CR296 Misrepresentation -Telesale of credit life policy

Misrepresentation CR296

Telesale of credit life policy – sales agent representing retrenchment benefit to be full amount owing on credit card – policy providing for a limited benefit– Appeal Tribunal ruling that insurer to be held to the representation

Background

1. An agent of the insurer telephoned the complainant and offered to sell him a policy. The conversation was recorded. The recording revealed that the agent had told the complainant that, on the happening of an insured event, said to be death, disability or retrenchment, the policy would cover the amount outstanding on his credit card up to a maximum of R50 000. The method of calculating premiums was discussed, as were exclusions on the policy. The complainant asked some questions, which were answered. The complainant thereupon accepted the offer. The agent told the complainant that a policy would be sent to him, and that he could cancel it within 30 days of receipt if it was not what he wanted.

2. In October 2008 the complainant was retrenched and he submitted a claim. The outstanding balance on his credit card was R17 305, but the insurer paid a benefit of R6 699 in accordance with the formula for retrenchment set out in the policy:

“The benefit is payable in the event of the insured suffering loss of employment before the date of the insured’s 60th birthday, as a result of the implementation of a staff reduction programme by his employer. The benefit shall be the monthly amount equal to 10% of the average outstanding balance of the previous month for the duration of unemployment limited to 4 monthly instalments in total and payable after a deferred period of 30 days…”

3. There was thus a significant difference in the policy between the benefits payable on death or disability (the outstanding balance), and the benefit payable on retrenchment.

4. It later turned out that the insurer had actually calculated the retrenchment benefit in terms of the policy formula incorrectly – instead of R6 699 it should have been R3 967. The insurer did not seek, however, to reclaim the overpayment.

Discussion
5. A provisional ruling was made to the effect that the insurer had paid the correct benefit as set out in the policy and had thus met its obligations. The complainant objected, stating that during the telephone conversation he had not been alerted to the different benefit for retrenchment.

6. The matter was re-allocated and further investigated. It was pointed out to the insurer that the sales agent had at no stage mentioned that the retrenchment benefit was different to the outstanding balance payable on death or disability. Payment of compensation was suggested, in view of the misleading sales conversation. The insurer offered R1 500 in compensation, which the complainant rejected. He also mentioned at this stage that he had never received the policy.

7. A final ruling was subsequently made in which the insurer’s position was upheld. It was pointed out to the complainant that he had been advised by the agent that a policy would be sent to him, and that he could cancel it within 30 days if it was not what he wanted. If he did not receive it, it could reasonably have been expected of him to have followed up and asked the insurer for a copy. The policy explained the retrenchment benefit. We said that the legal remedy (on the misrepresentation) would be to rescind the contract and for the insurer to refund premiums, which would place the complainant, having been paid R6 699, in a worse position than he was in.

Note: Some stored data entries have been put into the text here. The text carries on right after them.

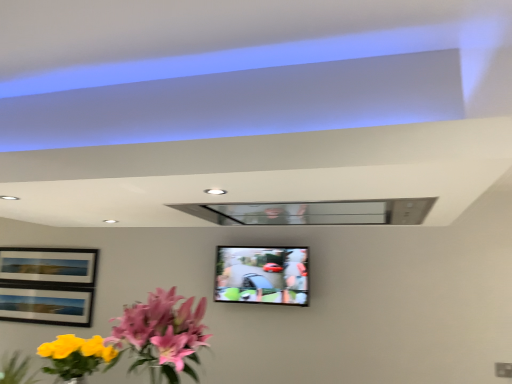 Measure the distance between pink glossy flowers at lower left and camera.

A distance of 5.49 feet exists between pink glossy flowers at lower left and camera.

This screenshot has width=512, height=384. Describe the element at coordinates (162, 333) in the screenshot. I see `pink glossy flowers at lower left` at that location.

Locate an element on the screen. pink glossy flowers at lower left is located at coordinates (162, 333).

This screenshot has width=512, height=384. Describe the element at coordinates (262, 275) in the screenshot. I see `matte black tv at center` at that location.

What is the approximate height of matte black tv at center?

matte black tv at center is 16.58 inches tall.

What are the coordinates of `matte black tv at center` in the screenshot? It's located at (262, 275).

Identify the location of pink glossy flowers at lower left. (162, 333).

Is matte black tv at center to the right of pink glossy flowers at lower left from the viewer's perspective?

Indeed, matte black tv at center is positioned on the right side of pink glossy flowers at lower left.

Which object is closer to the camera, matte black tv at center or pink glossy flowers at lower left?

pink glossy flowers at lower left.

Considering the positions of point (242, 291) and point (131, 347), is point (242, 291) closer or farther from the camera than point (131, 347)?

Point (242, 291) is farther from the camera than point (131, 347).

Looking at this image, from the image's perspective, is matte black tv at center located above pink glossy flowers at lower left?

Indeed, from the image's perspective, matte black tv at center is shown above pink glossy flowers at lower left.

From a real-world perspective, is matte black tv at center physically located above or below pink glossy flowers at lower left?

matte black tv at center is above pink glossy flowers at lower left.

Does matte black tv at center have a lesser width compared to pink glossy flowers at lower left?

Yes, matte black tv at center is thinner than pink glossy flowers at lower left.

Between matte black tv at center and pink glossy flowers at lower left, which one has more height?

pink glossy flowers at lower left.

Considering the relative sizes of matte black tv at center and pink glossy flowers at lower left in the image provided, is matte black tv at center bigger than pink glossy flowers at lower left?

No.

Consider the image. Would you say matte black tv at center is inside or outside pink glossy flowers at lower left?

matte black tv at center is spatially situated outside pink glossy flowers at lower left.

Is matte black tv at center far away from pink glossy flowers at lower left?

Yes, matte black tv at center and pink glossy flowers at lower left are located far from each other.

Is matte black tv at center oriented away from pink glossy flowers at lower left?

matte black tv at center does not have its back to pink glossy flowers at lower left.

In the scene shown: What's the angular difference between matte black tv at center and pink glossy flowers at lower left's facing directions?

The facing directions of matte black tv at center and pink glossy flowers at lower left are 1.7 degrees apart.

From the picture: How distant is matte black tv at center from pink glossy flowers at lower left?

1.05 meters.

Find the location of `television above the pink glossy flowers at lower left (from a real-world perspective)`. television above the pink glossy flowers at lower left (from a real-world perspective) is located at coordinates (262, 275).

Considering the positions of objects pink glossy flowers at lower left and matte black tv at center in the image provided, who is more to the right, pink glossy flowers at lower left or matte black tv at center?

From the viewer's perspective, matte black tv at center appears more on the right side.

Which is in front, pink glossy flowers at lower left or matte black tv at center?

pink glossy flowers at lower left is more forward.

Is point (151, 364) in front of point (289, 289)?

Yes, it is in front of point (289, 289).

From the image's perspective, which one is positioned lower, pink glossy flowers at lower left or matte black tv at center?

pink glossy flowers at lower left is shown below in the image.

From a real-world perspective, is pink glossy flowers at lower left on matte black tv at center?

No, from a real-world perspective, pink glossy flowers at lower left is not on top of matte black tv at center.

Between pink glossy flowers at lower left and matte black tv at center, which one has larger width?

pink glossy flowers at lower left.

Who is shorter, pink glossy flowers at lower left or matte black tv at center?

Standing shorter between the two is matte black tv at center.

Is pink glossy flowers at lower left bigger or smaller than matte black tv at center?

In the image, pink glossy flowers at lower left appears to be larger than matte black tv at center.

Would you say pink glossy flowers at lower left is inside or outside matte black tv at center?

pink glossy flowers at lower left is not inside matte black tv at center, it's outside.

Is the surface of pink glossy flowers at lower left in direct contact with matte black tv at center?

pink glossy flowers at lower left is not next to matte black tv at center, and they're not touching.

Does pink glossy flowers at lower left turn towards matte black tv at center?

No, pink glossy flowers at lower left is not turned towards matte black tv at center.

Can you tell me how much pink glossy flowers at lower left and matte black tv at center differ in facing direction?

The facing directions of pink glossy flowers at lower left and matte black tv at center are 1.7 degrees apart.

This screenshot has height=384, width=512. I want to click on flower below the matte black tv at center (from a real-world perspective), so click(x=162, y=333).

This screenshot has height=384, width=512. In order to click on flower in front of the matte black tv at center in this screenshot , I will do `click(162, 333)`.

The height and width of the screenshot is (384, 512). There is a pink glossy flowers at lower left. Identify the location of television above it (from a real-world perspective). (262, 275). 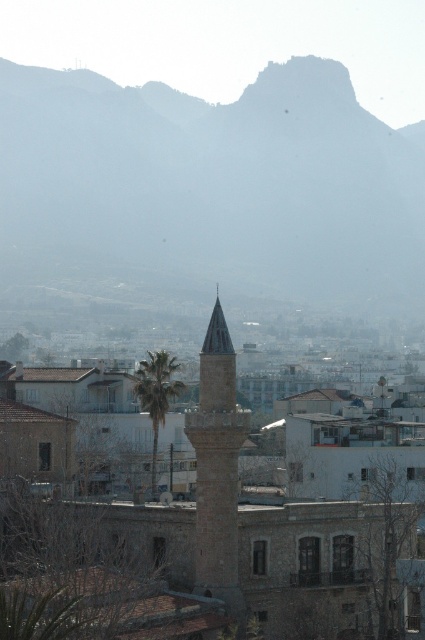 You are a tourist standing at the town square and want to take a photo of the smooth stone minaret at center. Based on its coordinates, which direction should you face to capture it in your shot?

The smooth stone minaret at center is located at coordinates point (x=217, y=465), which means it is positioned towards the upper right of the image. To capture it in your shot, you should face towards the upper right direction.

You are a photographer planning to capture the entire scene in one shot. Given that your camera can only focus on objects within a 100m width, can you determine if the gray rocky mountain at upper center and the smooth stone minaret at center will both fit within the camera frame?

The gray rocky mountain at upper center might be wider than smooth stone minaret at center, so it is possible that the total width of both objects exceeds the camera frame limit of 100m. Therefore, it is uncertain if both will fit within the camera frame.

You are standing in the town square and want to reach a hidden treasure located at point (159, 369). There is an obstacle at point (22, 221) blocking your path. Can you walk directly from your current position to the treasure without going around the obstacle?

The obstacle at point (22, 221) is closer to you than the treasure at point (159, 369). Therefore, you can walk directly to the treasure as the obstacle is in front of your path and you can step around it if needed.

8. The complainant appealed against the decision. The Appeal Tribunal, a retired judge, allowed the appeal, setting aside the Ombudsman’s final determination and ordering the insurer to pay the full balance of the amount outstanding on the credit card at the date of retrenchment. His reasons were as follows:

“In terms of the written policy there is thus a significant difference between benefits paid out in consequence of death or disability and those resulting from retrenchment. It is therefore clear from the telephone conversation that this material distinction was not explained to the appellant by the agent. In my view it was represented to him that if he was retrenched the full balance then owing on his credit card up to a maximum of R50000 would be covered by the insurance and paid out to him. He therefore in my opinion concluded the contract on the strength of this material representation. Now assuming in favour of the respondent that it had subsequently furnished the appellant with the statutory documentation pertaining to this insurance (as undertaken by the agent during the conversation) that in my view would not have availed it. Having materially misrepresented the situation there rested a heavy burden on it to take steps to draw the appellant’s attention to the correct information because, quite simply, in all the circumstances the appellant would have been entitled to assume that the terms of the written contract of insurance submitted to him accorded substantially with what he had been told. This is a well-known principle of our law of contract – see Shepherd v Farrell’s Estate Agency 1921 TPD 62.

In my opinion, applying principles of equity, which the Ombudsman is enjoined to do in terms of his rules, the appellant is entitled to relief. I consider that it is just and equitable that he be awarded damages which will place him in the position he would have been had the representations in regard to the terms of the contract been true.”

Result
9. The insurer accordingly paid the complainant R10 606, being the difference between the outstanding balance of R17 305 and the R6 699 already paid.